As millions tuned in a few nights ago to catch college basketball’s final game, many were watching to see just one thing: Duke lose. For a variety of different reasons, this Durham school has built quite a few followers who watch their every game and travel to tournament games simply to watch them falter.
On nearly every neutral site they travel to, the Blue Devils have to answer to their negative following. So, why is it that everyone whose team has already been eliminated continues to tune into the games simply to watch Duke falter?
One of the first reasons is because they are about as good as any team in the nation and have been for the past decade. They started off as the hero, edging out a heavily favored UNLV squad to capture their first national title in 1991. They followed up the next year with a repeat and established themselves as a national powerhouse.
Back then, it was popular to be a Blue Devil worshipper. With poster boys Christian Laettner, Bobby Hurley, and Grant Hill among others, Duke was the team everyone admired. They were the good guys, and they were supposed to win.
Over time, however, people started to turn against the Devils. Every year they would contend for the title, and fans across the country began to get sick of it. Furthermore, their new players, guys like Rashawn Mcloed and Elton Brand, had a fiery confidence that most took for cockiness.
What most people forget about, or at least choose to overlook, is that these guys had a reason to believe in themselves.
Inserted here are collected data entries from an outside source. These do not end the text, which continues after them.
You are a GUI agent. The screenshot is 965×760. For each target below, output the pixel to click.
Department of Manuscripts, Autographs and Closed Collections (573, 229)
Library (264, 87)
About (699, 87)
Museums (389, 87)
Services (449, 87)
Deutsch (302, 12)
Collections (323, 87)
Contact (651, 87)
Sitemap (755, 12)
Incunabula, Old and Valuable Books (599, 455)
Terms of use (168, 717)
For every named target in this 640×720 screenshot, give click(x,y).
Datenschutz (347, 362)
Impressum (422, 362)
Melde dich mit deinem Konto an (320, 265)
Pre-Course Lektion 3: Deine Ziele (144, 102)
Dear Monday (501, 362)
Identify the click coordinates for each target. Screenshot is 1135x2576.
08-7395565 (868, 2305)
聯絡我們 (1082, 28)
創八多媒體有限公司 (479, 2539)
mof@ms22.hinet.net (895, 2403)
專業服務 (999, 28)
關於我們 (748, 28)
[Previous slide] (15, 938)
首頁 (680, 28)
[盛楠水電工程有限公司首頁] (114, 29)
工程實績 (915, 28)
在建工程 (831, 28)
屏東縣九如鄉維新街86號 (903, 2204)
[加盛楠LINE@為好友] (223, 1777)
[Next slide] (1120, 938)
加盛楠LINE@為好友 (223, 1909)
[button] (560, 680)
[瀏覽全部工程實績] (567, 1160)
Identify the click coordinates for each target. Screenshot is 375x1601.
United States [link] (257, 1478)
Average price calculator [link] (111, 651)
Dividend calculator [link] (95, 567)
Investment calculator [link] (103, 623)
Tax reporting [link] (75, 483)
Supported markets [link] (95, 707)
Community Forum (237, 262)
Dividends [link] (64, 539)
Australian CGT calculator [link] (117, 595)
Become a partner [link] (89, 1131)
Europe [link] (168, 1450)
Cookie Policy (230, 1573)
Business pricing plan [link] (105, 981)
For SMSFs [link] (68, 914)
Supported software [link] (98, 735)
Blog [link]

The fact that one team has a dominant squad that can compete for the national title perennially is not a bad thing, at least not for job security.
I guess they forgot to tell head coach Mike Kryzewski that his time was over, and his team had to take a few years off before he was allowed back to the Final Four. He and his squad’s dedication to winning year in and year out, however, is exactly why people should like, or at least respect, the Blue Devils.
This year, the crowd in Minneapolis decided to turn to the officiating for a reason to hate Duke. Somehow, these people told themselves the referees were heavily favoring Duke in both of their Final Four matchups.
Is this how far we’ve come, guys? Are we so desperate for a reason to root against this national power that we will credit all they’ve accomplished this season simply to a few helpful calls? After the game, fans across the nation comforted themselves in the belief that Duke didn’t “earn” their title, but that it was given to them.
So, how about nine Final Fours in the past sixteen years? They must have had a lot of friendly officials, huh? What about the five straight ACC titles? Thank goodness those ACC zebras bet on Duke.
Well, I think it’s finally time to put our biases and hatred aside. If one would look at how hard every one of these Duke players has worked throughout the season, taking every game to the wire, I don’t see how you could still blame the Devils for winning.
Most of you out there don’t know how tough this column is for me to write. I’ve been a Carolina fan as long as I can remember and have never been a huge fan for the Blue Devils. At the same time, I could not be happier after the game Monday night when I saw Coach K embracing senior Player of the Year Shane Battier.
This was one of those scenes that was meant to be. Throughout the season, Duke was a team of destiny. They played better than anybody in the country and deserved to cut down the nets this year.
After losing Battier, Nate James, and, most likely, Jason Williams at the end of this year, Duke will not have as strong a team next year. At the same time, there will not be a team that good for a long time in college basketball.
So, most people look with glee to next season, as Duke will have to struggle through an ACC season that will be loaded with national powerhouses. Here again, as with all Duke teams from years past, they will win more games than they’re supposed to and many more games than anyone would like to see.